Texas order reflects growing GOP anger on shot mandates
SALT LAKE CITY — With the governor of Texas leading the charge, conservative Republicans in several states are moving to block or undercut President Joe Biden’s COVID19 vaccine mandates for private employers before the regulations are even issued.
The growing battle over what some see as overreach by the federal government is firing up a segment of the Republican Party base, even though many large employers have already decided on their own to require their workers to get the shot.
The dust-up will almost certainly end up in court since GOP attorneys general in nearly half of the states have vowed to sue once the rule is unveiled.
The courts have long upheld vaccine mandates, and the Constitution gives the federal government the upper hand over the states, but with the details still unannounced and more conservative judges on the bench, the outcome isn’t entirely clear.
On Monday, Texas Gov. Greg Abbott issued an executive order barring private companies or any other entity from requiring vaccines. It was perhaps the most direct challenge yet to Biden’s announcement a month ago that workers at private companies with more than 100 employees would have to get either vaccinated or tested weekly for the coronavirus.
“No entity in Texas can compel receipt of a COVID19 vaccine by any individual ... who objects to such vaccination,” Abbott wrote in his order.

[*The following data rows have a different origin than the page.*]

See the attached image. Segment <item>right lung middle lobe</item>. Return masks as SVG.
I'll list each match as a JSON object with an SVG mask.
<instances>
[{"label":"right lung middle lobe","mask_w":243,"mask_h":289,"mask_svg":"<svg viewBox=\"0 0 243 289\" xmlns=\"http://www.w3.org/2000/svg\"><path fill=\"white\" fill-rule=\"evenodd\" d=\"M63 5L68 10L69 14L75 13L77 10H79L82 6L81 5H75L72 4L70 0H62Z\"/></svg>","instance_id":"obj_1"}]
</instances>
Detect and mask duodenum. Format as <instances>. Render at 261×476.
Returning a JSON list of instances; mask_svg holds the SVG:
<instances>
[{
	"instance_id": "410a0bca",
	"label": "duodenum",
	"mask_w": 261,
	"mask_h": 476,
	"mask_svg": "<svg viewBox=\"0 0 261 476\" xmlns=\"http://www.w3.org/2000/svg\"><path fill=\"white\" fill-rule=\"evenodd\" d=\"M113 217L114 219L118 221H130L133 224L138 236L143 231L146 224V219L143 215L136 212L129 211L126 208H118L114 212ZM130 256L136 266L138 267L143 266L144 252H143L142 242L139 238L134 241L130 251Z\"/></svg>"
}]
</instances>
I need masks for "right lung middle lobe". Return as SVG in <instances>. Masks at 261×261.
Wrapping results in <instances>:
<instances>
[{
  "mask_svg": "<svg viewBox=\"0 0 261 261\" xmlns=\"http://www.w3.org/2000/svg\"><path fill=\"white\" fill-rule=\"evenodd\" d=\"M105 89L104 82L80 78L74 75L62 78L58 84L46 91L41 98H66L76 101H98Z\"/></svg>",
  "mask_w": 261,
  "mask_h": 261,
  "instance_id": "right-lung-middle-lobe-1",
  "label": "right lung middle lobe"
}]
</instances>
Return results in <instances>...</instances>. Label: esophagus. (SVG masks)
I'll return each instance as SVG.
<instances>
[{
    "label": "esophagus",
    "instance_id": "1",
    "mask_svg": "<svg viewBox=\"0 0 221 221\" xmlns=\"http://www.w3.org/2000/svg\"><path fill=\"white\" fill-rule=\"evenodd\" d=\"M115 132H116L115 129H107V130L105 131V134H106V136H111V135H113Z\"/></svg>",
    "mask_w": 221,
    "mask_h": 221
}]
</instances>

White House officials brushed off Abbott’s order, saying the question of whether state law could supersede federal was settled during the Civil War. They said the Biden administration will push through the opposition and put into effect the president’s package of mandates, which could affect up to 100 million Americans in all.

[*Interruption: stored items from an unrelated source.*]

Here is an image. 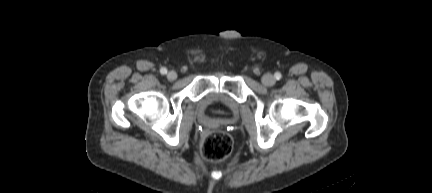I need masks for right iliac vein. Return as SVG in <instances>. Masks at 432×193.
<instances>
[{"label":"right iliac vein","mask_w":432,"mask_h":193,"mask_svg":"<svg viewBox=\"0 0 432 193\" xmlns=\"http://www.w3.org/2000/svg\"><path fill=\"white\" fill-rule=\"evenodd\" d=\"M177 78V73L175 71H169L167 74V79L173 81Z\"/></svg>","instance_id":"1"}]
</instances>
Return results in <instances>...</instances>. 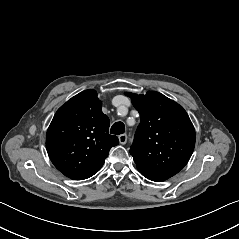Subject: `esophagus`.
Returning <instances> with one entry per match:
<instances>
[{
    "mask_svg": "<svg viewBox=\"0 0 239 239\" xmlns=\"http://www.w3.org/2000/svg\"><path fill=\"white\" fill-rule=\"evenodd\" d=\"M119 142L121 143V144H126V142H127V135L126 134H122V135H119Z\"/></svg>",
    "mask_w": 239,
    "mask_h": 239,
    "instance_id": "obj_1",
    "label": "esophagus"
}]
</instances>
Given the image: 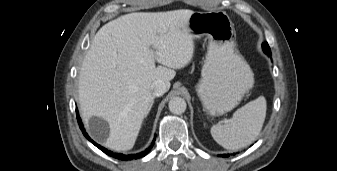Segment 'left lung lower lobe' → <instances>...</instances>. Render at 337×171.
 <instances>
[{"mask_svg":"<svg viewBox=\"0 0 337 171\" xmlns=\"http://www.w3.org/2000/svg\"><path fill=\"white\" fill-rule=\"evenodd\" d=\"M233 155H235V154H233ZM226 156H229V155H223V157H226Z\"/></svg>","mask_w":337,"mask_h":171,"instance_id":"obj_1","label":"left lung lower lobe"}]
</instances>
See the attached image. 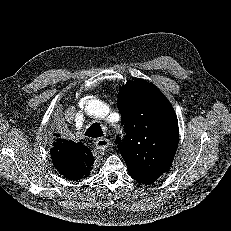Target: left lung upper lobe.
I'll return each mask as SVG.
<instances>
[{
	"instance_id": "obj_1",
	"label": "left lung upper lobe",
	"mask_w": 231,
	"mask_h": 231,
	"mask_svg": "<svg viewBox=\"0 0 231 231\" xmlns=\"http://www.w3.org/2000/svg\"><path fill=\"white\" fill-rule=\"evenodd\" d=\"M126 135L117 147L131 174L162 175L172 164L178 140V121L163 93L145 80L121 87L117 100Z\"/></svg>"
}]
</instances>
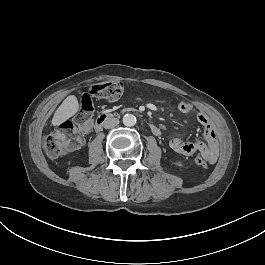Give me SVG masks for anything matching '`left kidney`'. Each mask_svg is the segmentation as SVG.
Wrapping results in <instances>:
<instances>
[{
    "instance_id": "left-kidney-1",
    "label": "left kidney",
    "mask_w": 265,
    "mask_h": 265,
    "mask_svg": "<svg viewBox=\"0 0 265 265\" xmlns=\"http://www.w3.org/2000/svg\"><path fill=\"white\" fill-rule=\"evenodd\" d=\"M175 165H176L177 167H179V168H184V167H185V164H184L183 162H181V161H177V162L175 163Z\"/></svg>"
}]
</instances>
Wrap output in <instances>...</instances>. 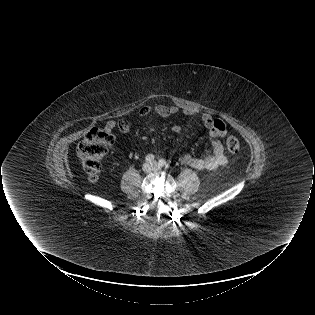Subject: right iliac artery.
Instances as JSON below:
<instances>
[{
  "label": "right iliac artery",
  "mask_w": 315,
  "mask_h": 315,
  "mask_svg": "<svg viewBox=\"0 0 315 315\" xmlns=\"http://www.w3.org/2000/svg\"><path fill=\"white\" fill-rule=\"evenodd\" d=\"M145 161L151 163L152 161H154V155L148 154V155L145 157Z\"/></svg>",
  "instance_id": "1"
}]
</instances>
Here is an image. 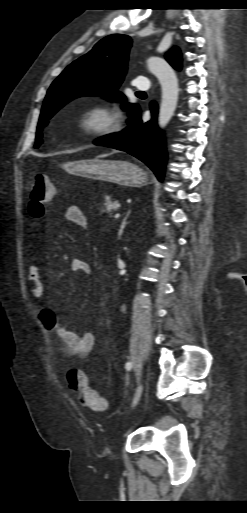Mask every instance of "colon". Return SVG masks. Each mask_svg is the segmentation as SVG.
Listing matches in <instances>:
<instances>
[{
    "label": "colon",
    "mask_w": 247,
    "mask_h": 513,
    "mask_svg": "<svg viewBox=\"0 0 247 513\" xmlns=\"http://www.w3.org/2000/svg\"><path fill=\"white\" fill-rule=\"evenodd\" d=\"M54 187L45 175H37L31 182L28 193V213L32 219L38 220L43 217L47 204L54 197ZM70 389L78 392L81 402L94 411H105L106 400L101 397L89 385L87 375L79 370H71L67 375Z\"/></svg>",
    "instance_id": "1"
}]
</instances>
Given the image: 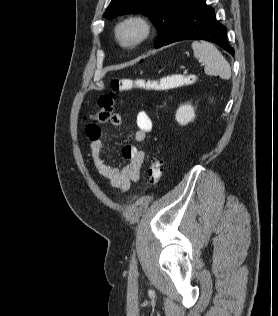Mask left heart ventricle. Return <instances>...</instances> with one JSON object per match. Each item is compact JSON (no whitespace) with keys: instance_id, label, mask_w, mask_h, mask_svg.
Segmentation results:
<instances>
[{"instance_id":"b2bd125f","label":"left heart ventricle","mask_w":278,"mask_h":316,"mask_svg":"<svg viewBox=\"0 0 278 316\" xmlns=\"http://www.w3.org/2000/svg\"><path fill=\"white\" fill-rule=\"evenodd\" d=\"M134 35H135V30L132 28H128V29L123 31V37L125 39H131L134 37Z\"/></svg>"}]
</instances>
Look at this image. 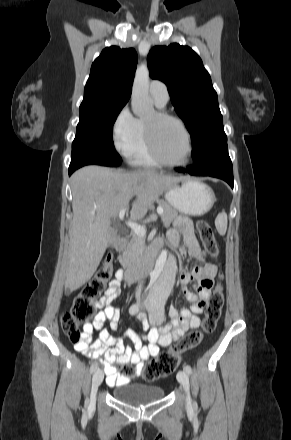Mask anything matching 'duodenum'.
Wrapping results in <instances>:
<instances>
[{
  "label": "duodenum",
  "mask_w": 291,
  "mask_h": 440,
  "mask_svg": "<svg viewBox=\"0 0 291 440\" xmlns=\"http://www.w3.org/2000/svg\"><path fill=\"white\" fill-rule=\"evenodd\" d=\"M115 238V249L119 248L120 241L122 240V236L120 234H116ZM157 261V251L155 249H149L144 253L142 260L137 262L136 264L128 265L125 269L124 277L127 282L131 283L140 278L148 275L154 268Z\"/></svg>",
  "instance_id": "1"
}]
</instances>
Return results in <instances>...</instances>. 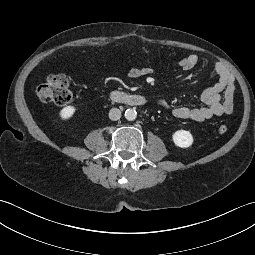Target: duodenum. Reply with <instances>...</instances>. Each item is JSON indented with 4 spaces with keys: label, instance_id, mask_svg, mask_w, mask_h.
<instances>
[{
    "label": "duodenum",
    "instance_id": "1",
    "mask_svg": "<svg viewBox=\"0 0 255 255\" xmlns=\"http://www.w3.org/2000/svg\"><path fill=\"white\" fill-rule=\"evenodd\" d=\"M109 98L113 102L129 106H143L146 104V99L143 96L136 94H128L119 90H112L109 93Z\"/></svg>",
    "mask_w": 255,
    "mask_h": 255
}]
</instances>
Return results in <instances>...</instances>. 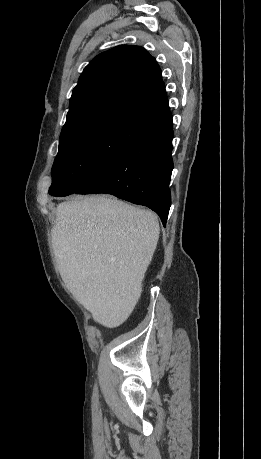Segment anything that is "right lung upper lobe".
<instances>
[{"label": "right lung upper lobe", "instance_id": "obj_1", "mask_svg": "<svg viewBox=\"0 0 261 459\" xmlns=\"http://www.w3.org/2000/svg\"><path fill=\"white\" fill-rule=\"evenodd\" d=\"M170 114L161 70L140 46L120 45L94 58L73 89L61 140L114 122L153 126Z\"/></svg>", "mask_w": 261, "mask_h": 459}]
</instances>
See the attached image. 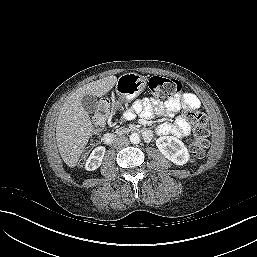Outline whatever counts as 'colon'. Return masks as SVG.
<instances>
[{
	"instance_id": "1",
	"label": "colon",
	"mask_w": 257,
	"mask_h": 257,
	"mask_svg": "<svg viewBox=\"0 0 257 257\" xmlns=\"http://www.w3.org/2000/svg\"><path fill=\"white\" fill-rule=\"evenodd\" d=\"M180 83L173 78L162 76H152L149 80L151 93L158 99L164 100L179 89ZM113 101L109 98H103L99 101L96 113L93 117V125L96 130L101 129L109 117ZM186 119L193 126L194 139L191 143L190 150L193 159L204 156L205 150L209 145V126L208 119L204 113L199 110H188Z\"/></svg>"
}]
</instances>
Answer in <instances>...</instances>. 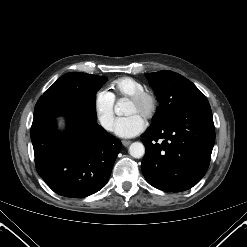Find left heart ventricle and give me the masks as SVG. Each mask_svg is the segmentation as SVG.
I'll return each instance as SVG.
<instances>
[{
	"label": "left heart ventricle",
	"instance_id": "b2bd125f",
	"mask_svg": "<svg viewBox=\"0 0 247 247\" xmlns=\"http://www.w3.org/2000/svg\"><path fill=\"white\" fill-rule=\"evenodd\" d=\"M145 108H146L145 105H139L132 102H128L125 113L127 115L138 113L144 117Z\"/></svg>",
	"mask_w": 247,
	"mask_h": 247
}]
</instances>
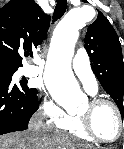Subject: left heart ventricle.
Listing matches in <instances>:
<instances>
[{"label": "left heart ventricle", "instance_id": "1", "mask_svg": "<svg viewBox=\"0 0 124 149\" xmlns=\"http://www.w3.org/2000/svg\"><path fill=\"white\" fill-rule=\"evenodd\" d=\"M90 113L91 122L95 132L104 139L112 140L119 133V125L116 115L110 106L102 105L95 109H90L89 103H86L80 114Z\"/></svg>", "mask_w": 124, "mask_h": 149}]
</instances>
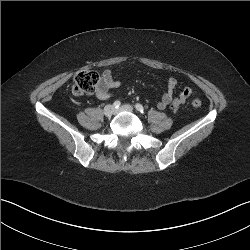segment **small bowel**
<instances>
[{
    "instance_id": "1",
    "label": "small bowel",
    "mask_w": 250,
    "mask_h": 250,
    "mask_svg": "<svg viewBox=\"0 0 250 250\" xmlns=\"http://www.w3.org/2000/svg\"><path fill=\"white\" fill-rule=\"evenodd\" d=\"M166 84L168 91L157 103L158 109L163 110L169 108L173 111H177L195 94L192 88L185 87L175 96L174 90L177 86V80L173 77L168 78ZM120 85L121 82L114 78L113 70L105 69L102 74V80L95 91V96L101 100L108 99L112 96L111 90L120 87Z\"/></svg>"
}]
</instances>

Several large companies in Texas have already implemented their own vaccine mandates, and two Texas-based airlines, Southwest and American, indicated Tuesday they would follow the order of the Biden administration, saying federal action supersedes any state mandate or law.
In Utah, lawmakers have not taken action, but over 600 people packed a legislative hearing room last week.
Rob Moore, CEO of Salt Lake City-based Big-D Construction, said he supports vaccines but has questions about the mandate rollout. He already has a worker shortage on his job sites, and he said employee surveys tell him that nearly 20% of his workers don’t want to get inoculated, so they would need to be tested weekly.
“That’s heavy on our mind right now. I don’t know if the federal government has thought through that all that well. The cost is going to be enormous,” he said.
In other sectors, vaccine requirements have gone smoothly. In Utah, the NBA’s Jazz is making its employees get vaccinated. It is also requiring fans at games to show proof of vaccination or a negative COVID-19 test.